Alison Gaylin’s What Remains Of Me is one the year’s best novels. What Remains of Me follows protagonist Kelly Michelle Lund in two different timelines: an Eighties setting leading up to the murder of a director and Lund’s arrest; and a present-day setting wherein once again, Lund becomes the suspect in a murder following the death of her father-in-law, a famous actor and once the best friend of the murdered director.  The novel takes a fascinating and engaging look into celebrity and celebrity crime.

Alison will be joining William Boyle, Bill Loefhelm, and Megan Abbott tomorrow, Tuesday, August 2nd, at 7 PM, for a discussion of the new noir. We were able to get some answers out of her earlier.

MysteryPeople Scott: What drew you to celebrity crime and scandal?

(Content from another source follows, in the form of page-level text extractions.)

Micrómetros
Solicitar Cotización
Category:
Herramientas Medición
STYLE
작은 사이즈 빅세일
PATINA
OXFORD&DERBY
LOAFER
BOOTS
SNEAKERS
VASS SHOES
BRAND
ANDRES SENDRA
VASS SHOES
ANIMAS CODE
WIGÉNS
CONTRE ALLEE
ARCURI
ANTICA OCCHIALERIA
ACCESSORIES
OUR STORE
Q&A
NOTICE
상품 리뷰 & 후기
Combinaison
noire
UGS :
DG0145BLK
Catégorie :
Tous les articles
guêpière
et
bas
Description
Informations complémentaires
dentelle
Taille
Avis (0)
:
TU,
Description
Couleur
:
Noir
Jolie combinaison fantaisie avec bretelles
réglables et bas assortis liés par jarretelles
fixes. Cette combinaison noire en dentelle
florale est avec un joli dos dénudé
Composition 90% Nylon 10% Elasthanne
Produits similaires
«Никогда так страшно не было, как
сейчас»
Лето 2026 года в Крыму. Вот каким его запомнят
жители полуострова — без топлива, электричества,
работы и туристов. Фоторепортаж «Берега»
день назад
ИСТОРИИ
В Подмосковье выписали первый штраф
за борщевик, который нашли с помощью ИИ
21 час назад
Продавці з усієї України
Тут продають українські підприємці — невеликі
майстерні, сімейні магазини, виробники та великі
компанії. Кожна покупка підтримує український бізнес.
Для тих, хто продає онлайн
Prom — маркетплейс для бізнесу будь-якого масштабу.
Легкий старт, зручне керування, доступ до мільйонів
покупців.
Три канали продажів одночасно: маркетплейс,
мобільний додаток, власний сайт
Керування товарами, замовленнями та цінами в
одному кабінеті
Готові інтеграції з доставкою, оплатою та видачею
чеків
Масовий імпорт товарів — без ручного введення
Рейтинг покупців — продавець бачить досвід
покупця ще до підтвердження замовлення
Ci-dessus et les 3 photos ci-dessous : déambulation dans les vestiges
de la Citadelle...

Alison Gaylin: I’ve been drawn to both for pretty much my whole life! I grew up in a suburb of Los Angeles called Arcadia. My parents had no connection to the movie industry, but my mom was a big pop culture follower and a huge reader of everything. She subscribed to Variety and the Hollywood Reporter, so I was reading Army Archerd’s column as a young kid, scanning for bold-faced names. I sneaked dishy books like Miss Rona, and loved celeb autobiographies (Lauren Bacall’s was a favorite)  At 10, I found and read a copy of Helter Skelter — in which the darkest of crimes occurs in the most glamorous of settings — and I was fascinated, terrified, hooked… That fascination has stuck with me as an entertainment journalist,  but even more so in the fiction I like to write.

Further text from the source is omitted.